Stan Pearson

Personal information
- Full name: Stanley Clare Pearson
- Date of birth: 11 January 1919
- Place of birth: Salford, England
- Date of death: 20 February 1997 (aged 78)
- Place of death: Alderley Edge, England
- Height: 5 ft 9 in (1.75 m)
- Position: Inside forward

Youth career
- 1935–1937: Manchester United

Senior career*
- Years: Team / Apps / (Gls)
- 1936–1954: Manchester United / 312 / (127)
- 1954–1957: Bury / 121 / (56)
- 1957–1959: Chester / 57 / (16)
- Total:  / 490 / (199)

International career
- 1948–1952: England / 8 / (5)

Managerial career
- 1959–1961: Chester

= Stan Pearson =

English footballer (1919–1997)

Stanley Clare Pearson (11 January 1919 – 20 February 1997) was an English footballer.

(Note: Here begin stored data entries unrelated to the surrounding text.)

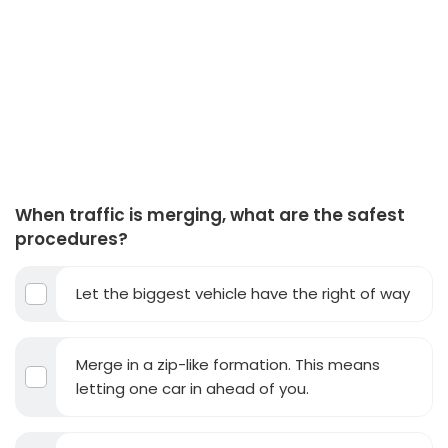
When traffic is merging, what are the safest
procedures?
Let the biggest vehicle have the right of way
Merge in a zip-like formation. This means
letting one car in ahead of you.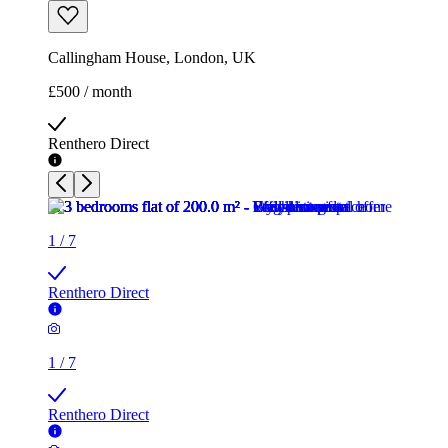
Callingham House, London, UK
£500 / month
Renthero Direct
1
/
7
Renthero Direct
1
/
7
Renthero Direct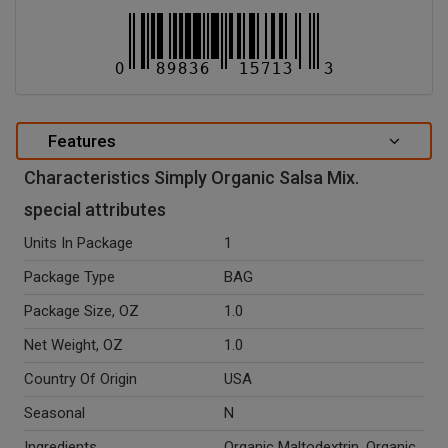
Features
Characteristics Simply Organic Salsa Mix.
special attributes
Units In Package
1
Package Type
BAG
Package Size, OZ
1.0
Net Weight, OZ
1.0
Country Of Origin
USA
Seasonal
N
Ingredients
Organic Maltodextrin, Organic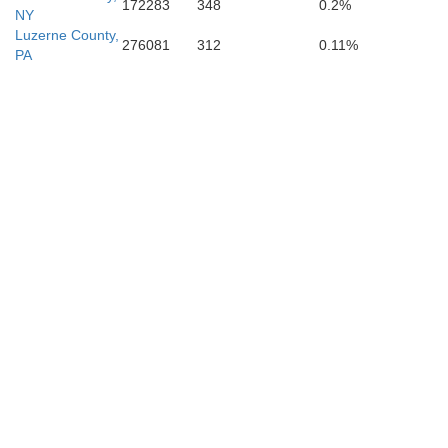
172283
348
0.2%
NY
Luzerne County,
276081
312
0.11%
PA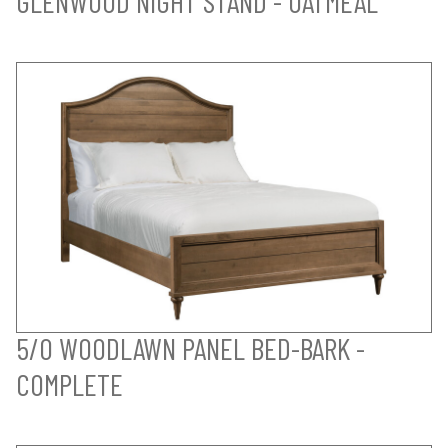
GLENWOOD NIGHT STAND - OATMEAL
5/0 WOODLAWN PANEL BED-BARK -
COMPLETE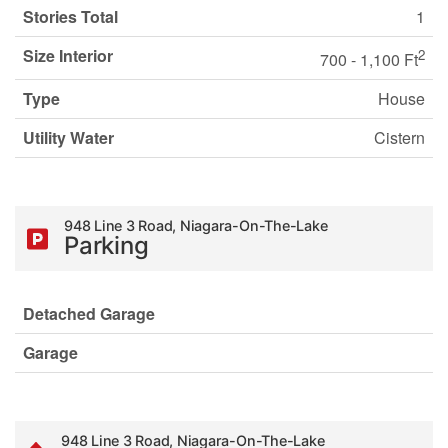
Stories Total
1
Size Interior
2
700 - 1,100 Ft
Type
House
Utility Water
Cistern
948 Line 3 Road, Niagara-On-The-Lake
Parking
Detached Garage
Garage
948 Line 3 Road, Niagara-On-The-Lake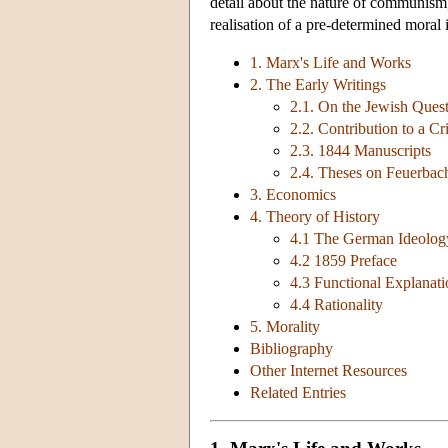
detail about the nature of communism, 
realisation of a pre-determined moral 
1. Marx's Life and Works
2. The Early Writings
2.1. On the Jewish Ques
2.2. Contribution to a Cr
2.3. 1844 Manuscripts
2.4. Theses on Feuerbac
3. Economics
4. Theory of History
4.1 The German Ideolog
4.2 1859 Preface
4.3 Functional Explanati
4.4 Rationality
5. Morality
Bibliography
Other Internet Resources
Related Entries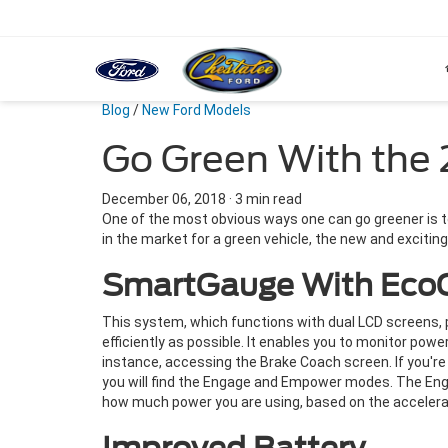
Blog
/
New Ford Models
Go Green With the 
December 06, 2018
·
3 min read
One of the most obvious ways one can go greener is to b
in the market for a green vehicle, the new and excitin
SmartGauge With Eco
This system, which functions with dual LCD screens, pro
efficiently as possible. It enables you to monitor powe
instance, accessing the Brake Coach screen. If you're d
you will find the Engage and Empower modes. The Eng
how much power you are using, based on the accelerat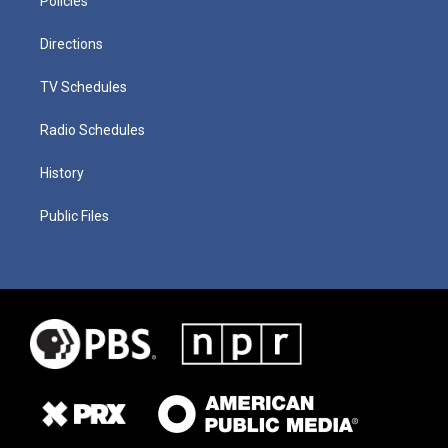
Policies
Directions
TV Schedules
Radio Schedules
History
Public Files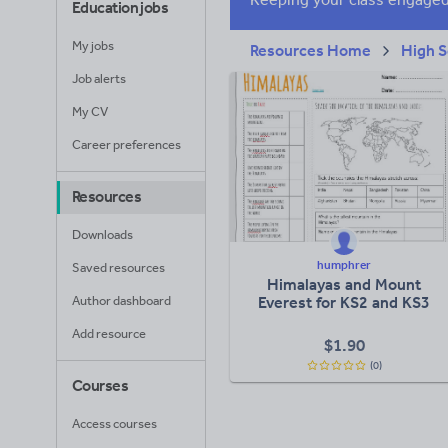
Education jobs
My jobs
Resources Home
High S
Job alerts
My CV
Career preferences
Resources
Downloads
humphrer
Saved resources
Himalayas and Mount
Author dashboard
Everest for KS2 and KS3
Add resource
$
1.90
(0)
Courses
Access courses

Born in Salford, Lancashire, Pearson was signed by Manchester United as an amateur in December 1935 and turned professional in May 1937. His first senior game came against Chesterfield in 1937. When his career was interrupted by the Second World War, he served with the 2nd/4th Lancashires. He helped United win the 1948 FA Cup (scoring in the final) and 1952 league championship. He retired in 1953 with 148 career goals (good for 9th in team history) in 343 appearances; just two goals behind Ruud van Nistelrooy. During his time at Manchester United, he scored five hat-tricks; four in the league and one in the FA Cup. His first came in a 5–0 victory over Liverpool in 1946, and in the 1948 FA Cup semi-final he scored all the goals when United won 3–1 against Derby County at Hillsborough in Sheffield. His hat-trick against Liverpool in September 1946 occurred at Maine Road (due to bomb damage to Old Trafford), and would be the last hat-trick by a Manchester United player against the Anfield club until September 2010, when Bulgarian Dimitar Berbatov scored all three of United's goals in a 3–2 league win at Old Trafford.

Pearson went on to average more than one goal every two games in three years at Bury before his playing career ended with two years at Chester from 1957 to 1959. At 40 years, 101 days, Pearson remains the oldest player to make a Football League appearance for the club when he played his final match against Crewe Alexandra on 22 April 1959.

Upon his retirement, Pearson was a popular appointment as Chester manager after John Harris moved to Sheffield United. Despite making signings such as his former Manchester United colleague Frank Clempson, Chester struggled during Pearson's reign in charge. After finishing 20th and 24th in successive Division Four seasons, Pearson left the club following a 1–0 home defeat to non-league Morecambe in November 1961 in the FA Cup.

After retiring from football Pearson became sub-postmaster of Prestbury Post Office in Cheshire. He died at Alderley Edge, Cheshire, in February 1997, aged 78.